Hello everyone,
we have recently started working on OLMIS-4728 which tackles an issue that Malawi has started experiencing after updating to OpenLMIS 3.3. This is once again related to concurrent updates.
In simple words - requisition update can currently overwrite most
of the requisition properties (including status) if it's run
concurrently with other requests that change requisition state.

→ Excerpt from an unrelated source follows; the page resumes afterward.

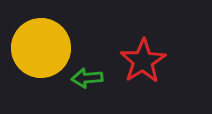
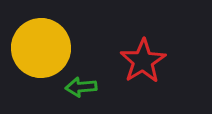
green arrow: moved 6 px left, 9 px down
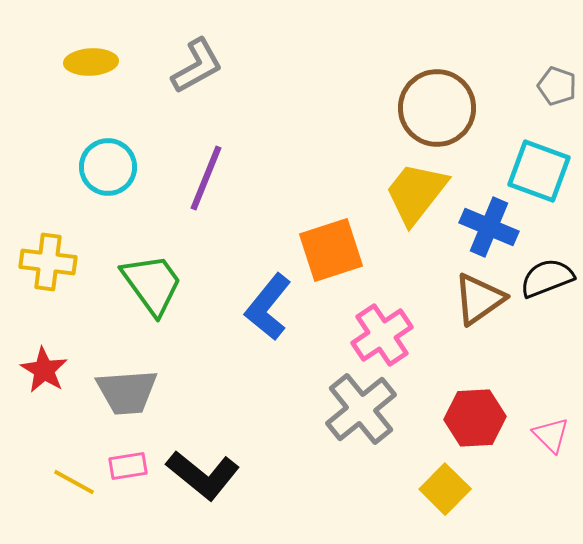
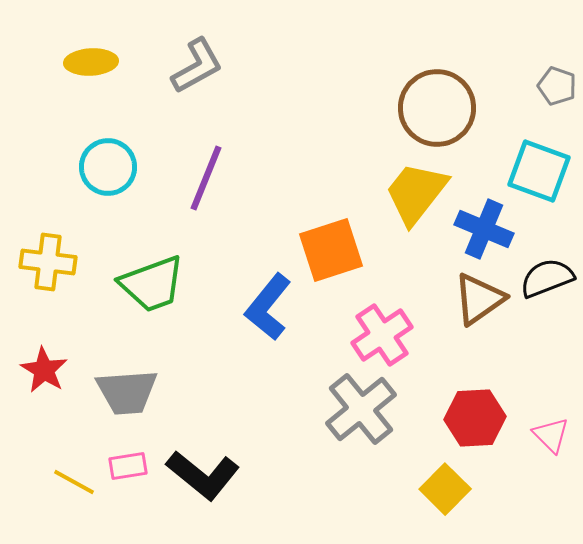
blue cross: moved 5 px left, 2 px down
green trapezoid: rotated 106 degrees clockwise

This is especially noticeable for updates that take longer time
(several seconds). Our current mechanism to prevent concurrent
updates is based on the timestamp property that is manually set
and validated during updates (the received timestamp must match
the database one). This works, but only for a case that doesn't
involve any concurrency. For concurrent requests, this validation
can pass for multiple requests and all the updates will be
successfully carried, since the timestamps will match until one of
the updates commits to the database.
The main problem therefore is that we are validating this at the application logic level. The proposed solution is moving this to the database level and introducing optimistic locking in one of the following ways:
1. Use optimistic concurrency control using @Version annotation.
A requisition would have a new property called "version". This
field is automatically updated by Hibernate as it's modified. Both
incremental numbers and timestamps are supported, but Hibernate
recommends dedicated version number property
(https://docs.jboss.org/hibernate/orm/4.0/devguide/en-US/html/ch05.html#d0e2251).

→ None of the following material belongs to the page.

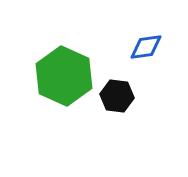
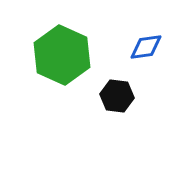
green hexagon: moved 2 px left, 21 px up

This essentially adds the version property to the "where" clause
of the database update query and in case no rows are affected, a
org.hibernate.StaleStateException is returned, indicating the
version has changed in the meantime. This ensures that no two
updates with the same version will ever be commited into the
database. We would still keep our timestamp validation in order to
fail faster if the timestamp mismatch is detected. The
version-based validation would primarily protect against
concurrent updates. This also means it wouldn't need to be exposed
to the REST API. This approach is also well documented here:
https://dzone.com/articles/version-based-optimistic
2. Implement custom post-update trigger
We would implement a custom trigger that is fired after each
update on the requisition and validate the timestamps there. This
means that we would remove updating the timestamp from the
application logic level and move it to the post-update trigger as
well (only if the validation passed). This would allow us to
re-use the timestamp field that we already have. We could also
keep the check on the application level to fail faster if the
mismatch is already detected. Custom trigger gives us more
flexibility, but may also require more work.
"Why do you have concurrent requests in Malawi?"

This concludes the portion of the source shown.